When it comes time to prepare for your parent’s long-term care, making sense of all their options and what they can afford can be stressful. If they have a long-term care insurance plan, it adds extra complication. How do you make sense of a policy you didn’t buy?

Here are four things to keep in mind as you work through your parent’s plan:

1. Understand the plan’s source and maximum benefits

Long-term care insurance can be an individual plan, an employer-sponsored plan, a plan offered by an organization or a state partnership program. Most likely, your parent has an individual plan, as those were popular in years past.
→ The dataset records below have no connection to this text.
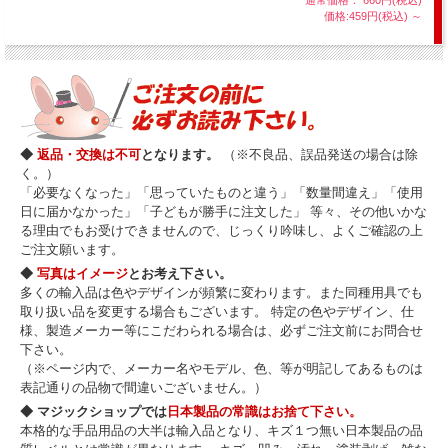
価格:459円(税込)
～
◆
返品・交換は不可
となります。
（※不良品、誤品発送の場合は除
く。）
「必要なくなった」「思っていたものと違う」「数量間違え」「使用
日に届かなかった」「子どもが勝手に注文した」 等々、その他いかな
る理由でもお受けできませんので、じっくり吟味し、よくご確認の上
ご注文願います。
◆
写真はイメージ
とお考え下さい。
多くの輸入品は色やデザインが頻繁に変わります。また同種用具でも
取り扱い品を変更する場合もございます。 特定の色やデザイン、仕
様、製造メーカー等にこだわられる場合は、必ずご注文前にお問合せ
下さい。
（※ページ内で、メーカー名やモデル、色、等が明記してあるものは
表記通りの品物で間違いございません。）
◆ マジックショップでは
日本製品の常識はお捨て下さい。
本格的な手品用品の大半は輸入品となり、キズ１つ無い日本製品の品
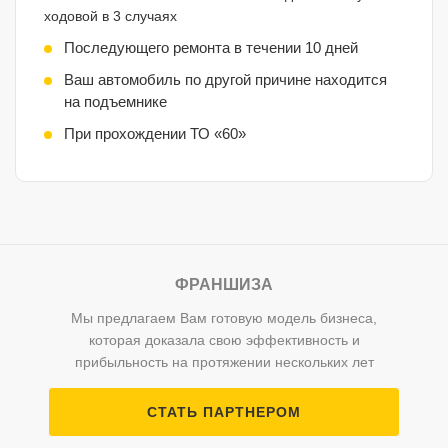
ходовой в 3 случаях
Последующего ремонта в течении 10 дней
Ваш автомобиль по другой причине находится
на подъемнике
При прохождении ТО «60»
ФРАНШИЗА
Мы предлагаем Вам готовую модель бизнеса,
которая доказала свою эффективность и
прибыльность на протяжении нескольких лет
СТАТЬ ПАРТНЕРОМ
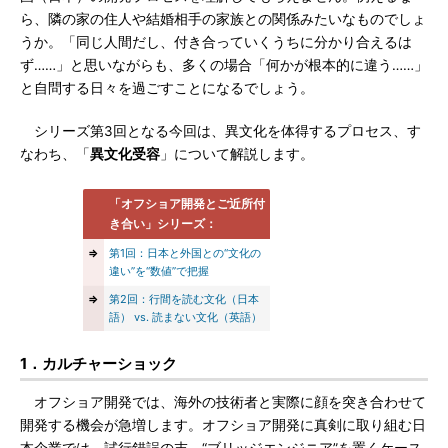
ら、隣の家の住人や結婚相手の家族との関係みたいなものでしょ
うか。「同じ人間だし、付き合っていくうちに分かり合えるは
ず……」と思いながらも、多くの場合「何かが根本的に違う……」
と自問する日々を過ごすことになるでしょう。
シリーズ第3回となる今回は、異文化を体得するプロセス、す
なわち、「
異文化受容
」について解説します。
「オフショア開発とご近所付
き合い」シリーズ：
⇒
第1回：日本と外国との“文化の
違い”を“数値”で把握
⇒
第2回：行間を読む文化（日本
語） vs. 読まない文化（英語）
1．カルチャーショック
オフショア開発では、海外の技術者と実際に顔を突き合わせて
開発する機会が急増します。オフショア開発に真剣に取り組む日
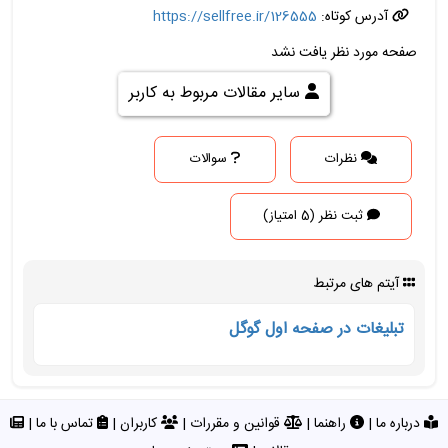
آدرس کوتاه:
https://sellfree.ir/126555
صفحه مورد نظر یافت نشد
سایر مقالات مربوط به کاربر
نظرات
سوالات
ثبت نظر (5 امتیاز)
آیتم های مرتبط
تبلیغات در صفحه اول گوگل
درباره ما
|
راهنما
|
قوانین و مقررات
|
کاربران
|
تماس با ما
|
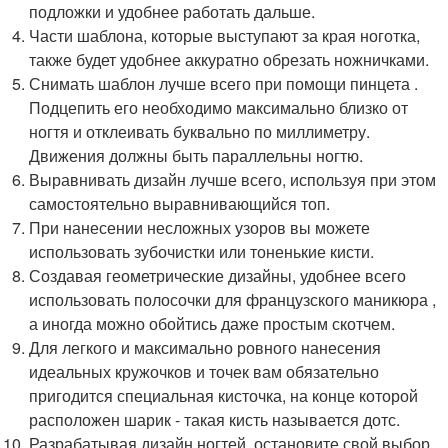
подложки и удобнее работать дальше.
Части шаблона, которые выступают за края ноготка,
также будет удобнее аккуратно обрезать ножничками.
Снимать шаблон лучше всего при помощи пинцета .
Подцепить его необходимо максимально близко от
ногтя и отклеивать буквально по миллиметру.
Движения должны быть параллельны ногтю.
Выравнивать дизайн лучше всего, используя при этом
самостоятельно выравнивающийся топ.
При нанесении несложных узоров вы можете
использовать зубочистки или тоненькие кисти.
Создавая геометрические дизайны, удобнее всего
использовать полосочки для французского маникюра ,
а иногда можно обойтись даже простым скотчем.
Для легкого и максимально ровного нанесения
идеальных кружочков и точек вам обязательно
пригодится специальная кисточка, на конце которой
расположен шарик - такая кисть называется дотс.
Разрабатывая дизайн ногтей, остановите свой выбор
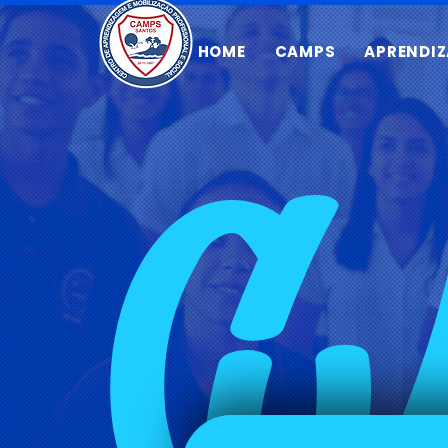
HOME
CAMPS
APRENDI
C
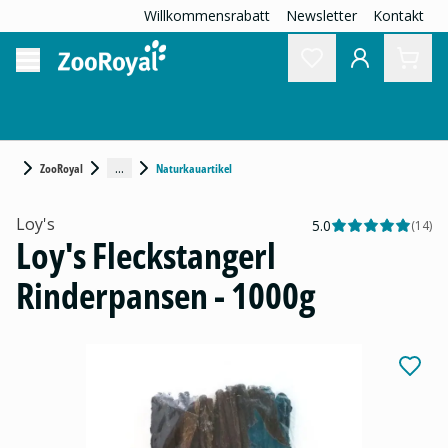
Willkommensrabatt
Newsletter
Kontakt
...
ZooRoyal
Naturkauartikel
Loy's
5.0
(
14
)
Loy's Fleckstangerl
Rinderpansen - 1000g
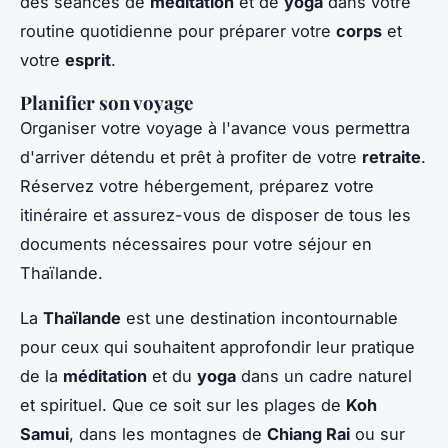
des séances de
méditation
et de
yoga
dans votre
routine quotidienne pour préparer votre
corps
et
votre
esprit
.
Planifier son voyage
Organiser votre voyage à l'avance vous permettra
d'arriver détendu et prêt à profiter de votre
retraite
.
Réservez votre hébergement, préparez votre
itinéraire et assurez-vous de disposer de tous les
documents nécessaires pour votre séjour en
Thaïlande.
La
Thaïlande
est une destination incontournable
pour ceux qui souhaitent approfondir leur pratique
de la
méditation
et du
yoga
dans un cadre naturel
et spirituel. Que ce soit sur les plages de
Koh
Samui
, dans les montagnes de
Chiang Rai
ou sur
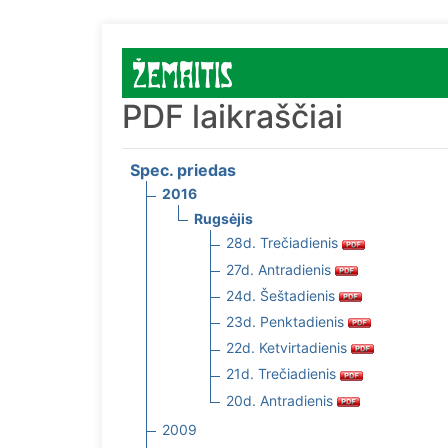
PDF laikraščiai
Spec. priedas
2016
Rugsėjis
28d. Trečiadienis
27d. Antradienis
24d. Šeštadienis
23d. Penktadienis
22d. Ketvirtadienis
21d. Trečiadienis
20d. Antradienis
2009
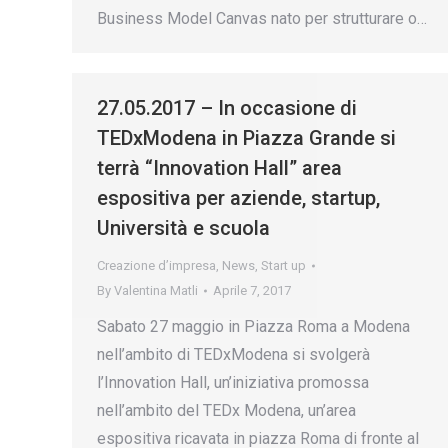
Business Model Canvas nato per strutturare o…
27.05.2017 – In occasione di
TEDxModena in Piazza Grande si
terrà “Innovation Hall” area
espositiva per aziende, startup,
Università e scuola
Creazione d’impresa
,
News
,
Start up
By
Valentina Matli
Aprile 7, 2017
Sabato 27 maggio in Piazza Roma a Modena
nell’ambito di TEDxModena si svolgerà
l’Innovation Hall, un’iniziativa promossa
nell’ambito del TEDx Modena, un’area
espositiva ricavata in piazza Roma di fronte al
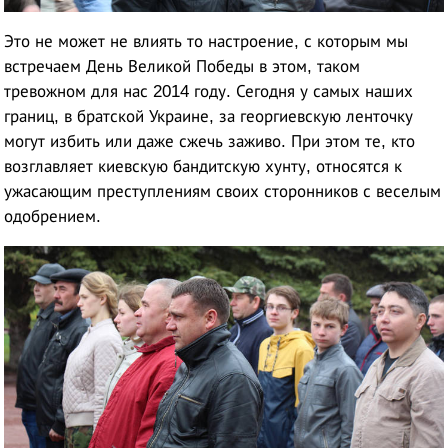
Это не может не влиять то настроение, с которым мы
встречаем День Великой Победы в этом, таком
тревожном для нас 2014 году. Сегодня у самых наших
границ, в братской Украине, за георгиевскую ленточку
могут избить или даже сжечь заживо. При этом те, кто
возглавляет киевскую бандитскую хунту, относятся к
ужасающим преступлениям своих сторонников с веселым
одобрением.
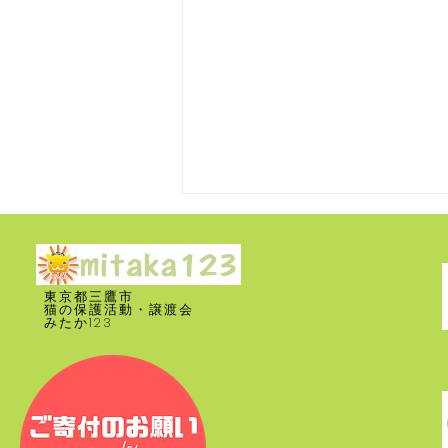
東京都三鷹市
​猫の保護活動・譲渡会
みたか123
里親募集 譲渡会 2026年 8月
2日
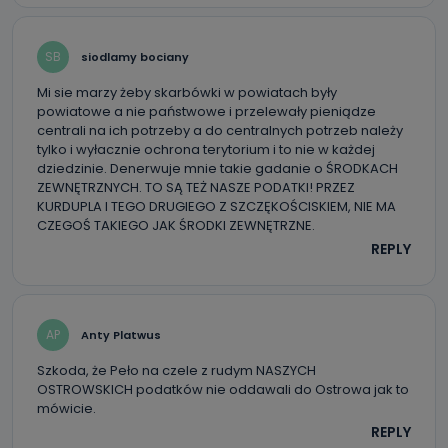
Państwa dane?
Telewizja Kablowa Pro-Art z siedzibą w miejscowości
Ostrów Wielkopolski (63-400) przy ul. Wolności 19 nie
SB
siodlamy bociany
przekazuje Państwa danych osobowych podmiotom
trzecim, jak również nie są one wykorzystywane w
Mi sie marzy żeby skarbówki w powiatach były
procesach zautomatyzowanego profilowania.
powiatowe a nie państwowe i przelewały pieniądze
centrali na ich potrzeby a do centralnych potrzeb należy
Co mogą Państwo zrobić z
tylko i wyłacznie ochrona terytorium i to nie w każdej
przekazanymi nam danymi?
dziedzinie. Denerwuje mnie takie gadanie o ŚRODKACH
ZEWNĘTRZNYCH. TO SĄ TEŻ NASZE PODATKI! PRZEZ
Po wyrażeniu zgody na przetwarzanie danych osobowych,
mają Państwo prawo do żądania od Telewizji Kablowa
KURDUPLA I TEGO DRUGIEGO Z SZCZĘKOŚCISKIEM, NIE MA
Pro-Art z siedzibą w miejscowości Ostrów Wielkopolski (63-
CZEGOŚ TAKIEGO JAK ŚRODKI ZEWNĘTRZNE.
400) przy ul. Wolności 19 dostępu do danych osobowych
dotyczących Państwa oraz uzyskania ich kopii, a także
REPLY
żądania ich sprostowania, usunięcia danych,
ograniczenia ich przetwarzania oraz prawo wniesienia
sprzeciwu wobec ich przetwarzania.
Do kiedy Państwa dane osobowe będą
AP
Anty Platwus
przechowywane?
Szkoda, że Peło na czele z rudym NASZYCH
Do czasu wycofania zgody lub, jeśli dane będą
OSTROWSKICH podatków nie oddawali do Ostrowa jak to
przetwarzane na podstawie prawnie uzasadnionego celu
mówicie.
administratora – do momentu wniesienia sprzeciwu.
REPLY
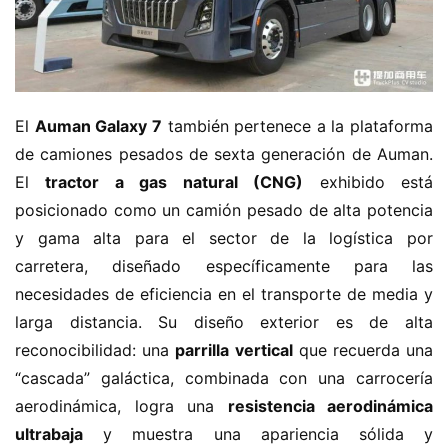
El ​
​Auman Galaxy 7​
​ también pertenece a la plataforma 
de camiones pesados de sexta generación de Auman. 
El ​
​tractor a gas natural (CNG)​
​ exhibido está 
posicionado como un camión pesado de alta potencia 
y gama alta para el sector de la logística por 
carretera, diseñado específicamente para las 
necesidades de eficiencia en el transporte de media y 
larga distancia. Su diseño exterior es de alta 
reconocibilidad: una ​
​parrilla vertical​
​ que recuerda una 
“cascada” galáctica, combinada con una carrocería 
aerodinámica, logra una ​
​resistencia aerodinámica 
ultrabaja​
​ y muestra una apariencia sólida y 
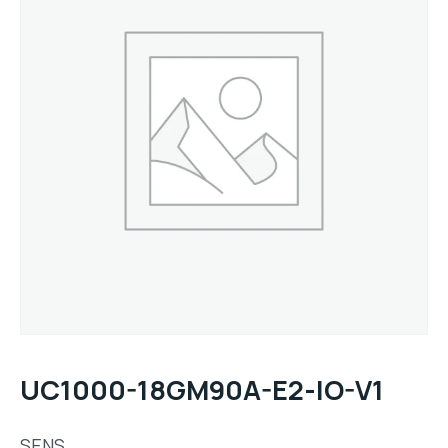
UC1000-18GM90A-E2-IO-V1
SENS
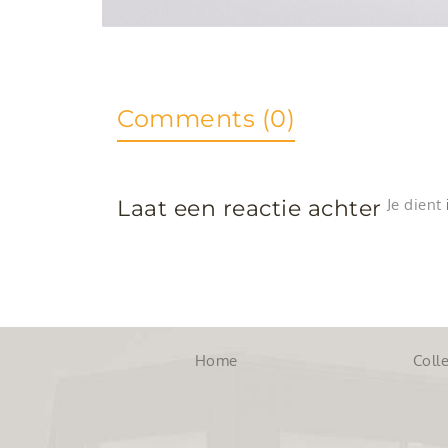
Comments (0)
Laat een reactie achter
Je dient
Home
Colle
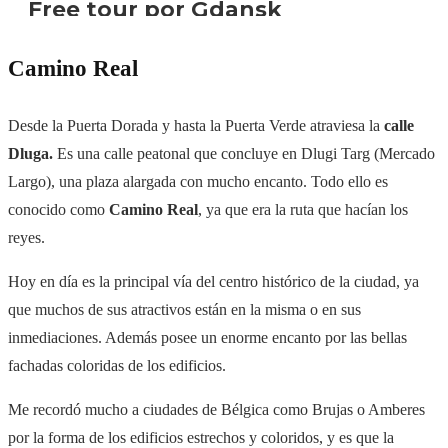
Camino Real
Desde la Puerta Dorada y hasta la Puerta Verde atraviesa la
calle
Dluga.
Es u
na calle peatonal que concluye en
Dlugi Targ (Mercado
Largo), una plaza alargada con mucho encanto. Todo ello es
conocido como
Camino Real
, ya que era la ruta que hacían los
reyes.
Hoy en día es la principal vía del centro histórico de la ciudad, ya
que muchos de sus atractivos están en la misma o en sus
inmediaciones. Además posee un enorme encanto por las bellas
fachadas coloridas de los edificios.
Me recordó mucho a ciudades de Bélgica como Brujas o Amberes
por la forma de los edificios estrechos y coloridos, y es que la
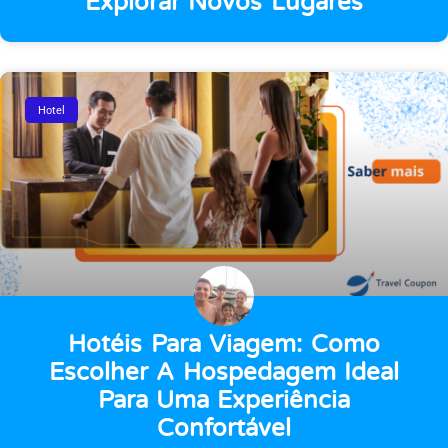
Explorar Novos Lugares
Hotel
Hotéis Para Viagem: Como
Escolher A Hospedagem Ideal
Para Uma Experiência
Confortável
You should also determine if your parent’s plan is a solo policy or a joint policy with their spouse (either your parent or stepparent). These plans typically have a maximum benefit for everyone insured. For instance, if your parent’s policy with their spouse has a maximum $100,000 benefit and their spouse already used $50,000, there will only be $50,000 available for your parent.

2. Policies have changed over the years

The policies of yesterday were written differently than those on the market today. If your parent’s policy is older, there may be hiccups that arise.

Older contracts provided “nursing home coverage” or “home health care coverage.” Now that assisted living facilities are more readily available and popular, they are included in new policies, but an older policy may try to argue those options are not an eligible care provider.

3. Personal care may not be covered

Some insurers will refuse to pay benefits to cover “personal care” such as light housekeeping, errands and other such chores. Providers may require you to prove your parent meets the policy’s activities of daily living (ADLs) requirements. Most policies require an insured person to be unable to perform two or more ADLs. These include:

  • Eating
  • Bathing
  • Dressing
  • Sitting up and down from a toilet
  • Transferring themselves to or from a bed or chair
  • Continence

4. Failure to pay premiums could lapse coverage

Benefits may be denied if your parent has forgotten to pay their premiums. However, if they have missed these payments due to a cognitive impairment, a physician’s statement demonstrating this impairment can help with reinstating the policy.

If you run into issues with the insurance company, working with an elder law advocate can help cut through the red tape and get to the root of what you parent has earned through years of paying for coverage. Understanding long-term care insurance policies from the past can be difficult, but those benefits are owed to your parent and can help cover the cost of their elder health and stability.